That noted, if you’re looking to spend less, the Osprey Syncro 12 is a great alternative for biking (and hiking). I actually prefer the Osprey water bladder to Camelbak’s system, though both are great. And the Syncro has a nice balance of storage capacity and accessibility, including an integrated rain cover.
There are plenty of folks who ride in order to leave the emails, texts and calls behind, but I prefer to keep my phone handy when I’m in the saddle. (Obviously, I pull to a complete stop on the side of the road if I want to engage with the screen.) Until recently, I was tucking my phone into the pocket of my jersey, which was often underneath a jacket, which made it difficult — and unsafe — to access while rolling. Then I got this Quadlock case and mount. It’s been a total game changer.

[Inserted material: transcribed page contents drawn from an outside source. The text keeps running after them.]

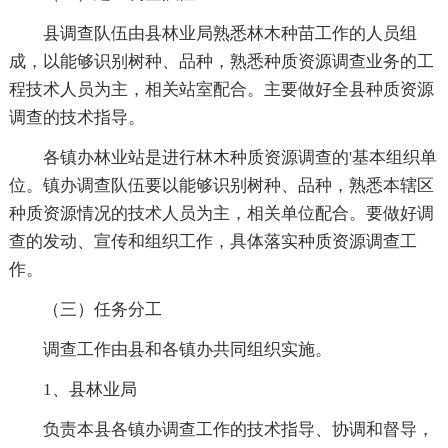
县调查队伍由县林业局熟悉林木种苗工作的人员组
成，以能够识别树种、品种，熟悉种质资源调查业务的工
程技术人员为主，相关站室配合。主要做好全县种质资源
调查的技术指导。
各镇办林业站是进行林木种质资源调查的'基本组织单
位。镇办调查队伍要以能够识别树种、品种，熟悉本辖区
种质资源情况的技术人员为主，相关单位配合。要做好调
查的发动、宣传和组织工作，具体落实种质资源调查工
作。
（三）任务分工
调查工作由县和各镇办共同组织实施。
1、县林业局
负责本县各镇办调查工作的技术指导、协调和督导，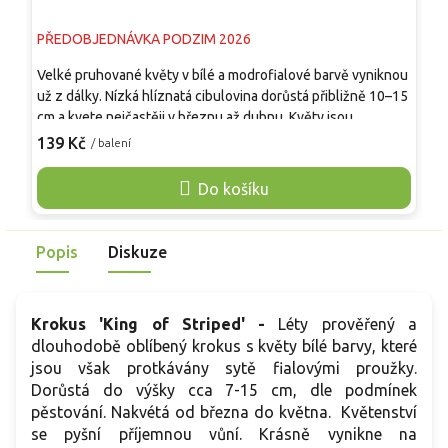
PŘEDOBJEDNÁVKA PODZIM 2026
P
Velké pruhované květy v bílé a modrofialové barvě vyniknou
O
už z dálky. Nízká hlíznatá cibulovina dorůstá přibližně 10–15
n
cm a kvete nejčastěji v březnu až dubnu. Květy jsou
p
pohárkovité, světle fialové až bílé, s nepravidelnými tmavě
K
139 Kč
2
/ balení
fialovými a modrofialovými pruhy, které působí péřitě a
s
proměnlivě na každém květu. Úzké tmavě zelené listy se
ž
Do košíku
světlým proužkem doprovázejí květy a po odkvětu ještě
s
krátce dorůstají. Hodí se do skupin v trávníku, do skalek,
s
lemů záhonů, jarních misek, koryt i nádob u vstupu.
n
Popis
Diskuze
Krokus 'King of Striped' -
Léty prověřený a
dlouhodobě oblíbený krokus s květy bílé barvy, které
jsou však protkávány sytě fialovými proužky.
Dorůstá do výšky cca 7-15 cm, dle podmínek
pěstování. Nakvétá od března do května. Květenství
se pyšní příjemnou vůní. Krásně vynikne na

The Quadlock mount sits atop the bike stem, and I feel quite confident in its capacity to keep my phone safe and secure, even when traversing bumpy terrain. When the ride is over, or I’ve pulled off the road to take a photo, it’s dead simple to release; just pull the mount’s locking mechanism upward and twist. The Quadlock phone case is hefty — there’s a raised bump on the back that fits onto the mount — and I’d trust it to ably protect the phone in a crash. But when I end my ride, I switch over to my preferred Catalyst case.
I’ve been using Kryptonite’s U-locks for years. But this summer I added Hiplok’s Z Lok security tie to my small bike bag. Weighing in at 2.5 ounces, it’s almost imperceptibly light and though it’s not going to deter a pro bike thief — I wouldn’t rely on it in a treacherous city like San Francisco — the steel core is strong enough to give me peace of mind when I park my bike at the beach.

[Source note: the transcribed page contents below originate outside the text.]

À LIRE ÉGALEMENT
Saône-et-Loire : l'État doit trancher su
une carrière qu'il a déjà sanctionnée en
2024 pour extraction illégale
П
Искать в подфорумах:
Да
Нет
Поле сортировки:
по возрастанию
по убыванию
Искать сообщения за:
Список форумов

If you’re looking for an affordable water bottle that will keep your water chilled, Polar makes excellent 20-ounce and 24-ounce insulated squeeze water bottles in a few different color options. Just add a little ice and your water will stay cool — even on long rides. Starting at around $14, they’re BPA-free and come with a lifetime guarantee.

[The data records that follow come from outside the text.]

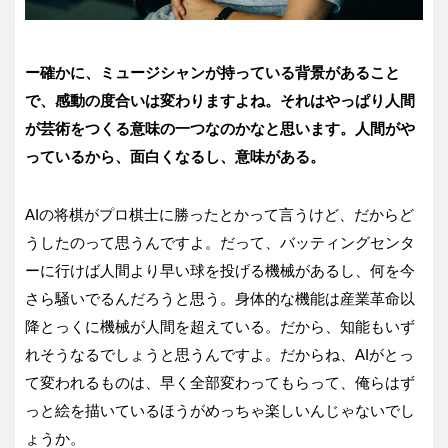
ー確かに、ミュージシャンが持っている背景があること
で、感動の度合いは変わりますよね。それはやっぱり人間
が芸術をつくる意味の一つなのかなと思います。人間がや
っているから、面白くなるし、意味がある。
AIの将棋がプロ棋士に勝ったとかって言うけど、だからど
うしたのって思うんですよ。だって、バッティングセンタ
ーに行けば人間より早い球を投げる機械があるし、何を今
さら騒いでるんだろうと思う。身体的な機能は産業革命以
降とっくに機械が人間を超えている。だから、知能もいず
れそうなるでしょうと思うんですよ。だからね、AIがとっ
て変われるものは、早く全部変わってもらって、俺らはず
っと絵を描いているほうがめっちゃ楽しいんじゃないでし
ょうか。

Solid performance gear that’s comfortable to wear, has built-in UPF 35 sun protection and isn’t overly festooned with logos, as you’ll sometimes find with cycling jerseys.
I had been wearing the same bike helmet for a long, long time. The Consumer Product Safety Commission recommends replacing your helmet at least every 10 years, and mine was at least that old. After doing some research, I opted for a mountain biking helmet for the extra protection and, in my opinion, cooler look — even though I do primarily road cycling and I’m not as much of a mountain biker or a competitive cyclist. After trying out several, I decided on the Smith Forefront 2 mountain bike helmet, and so far, I love it.
Most importantly, it features MIPS architecture, which can mitigate the force of an impact on your brain. It’s relatively lightweight and breathable, and it has Koroyd on the interior — a layer that offers additional crash protection as well a way to screen out bugs.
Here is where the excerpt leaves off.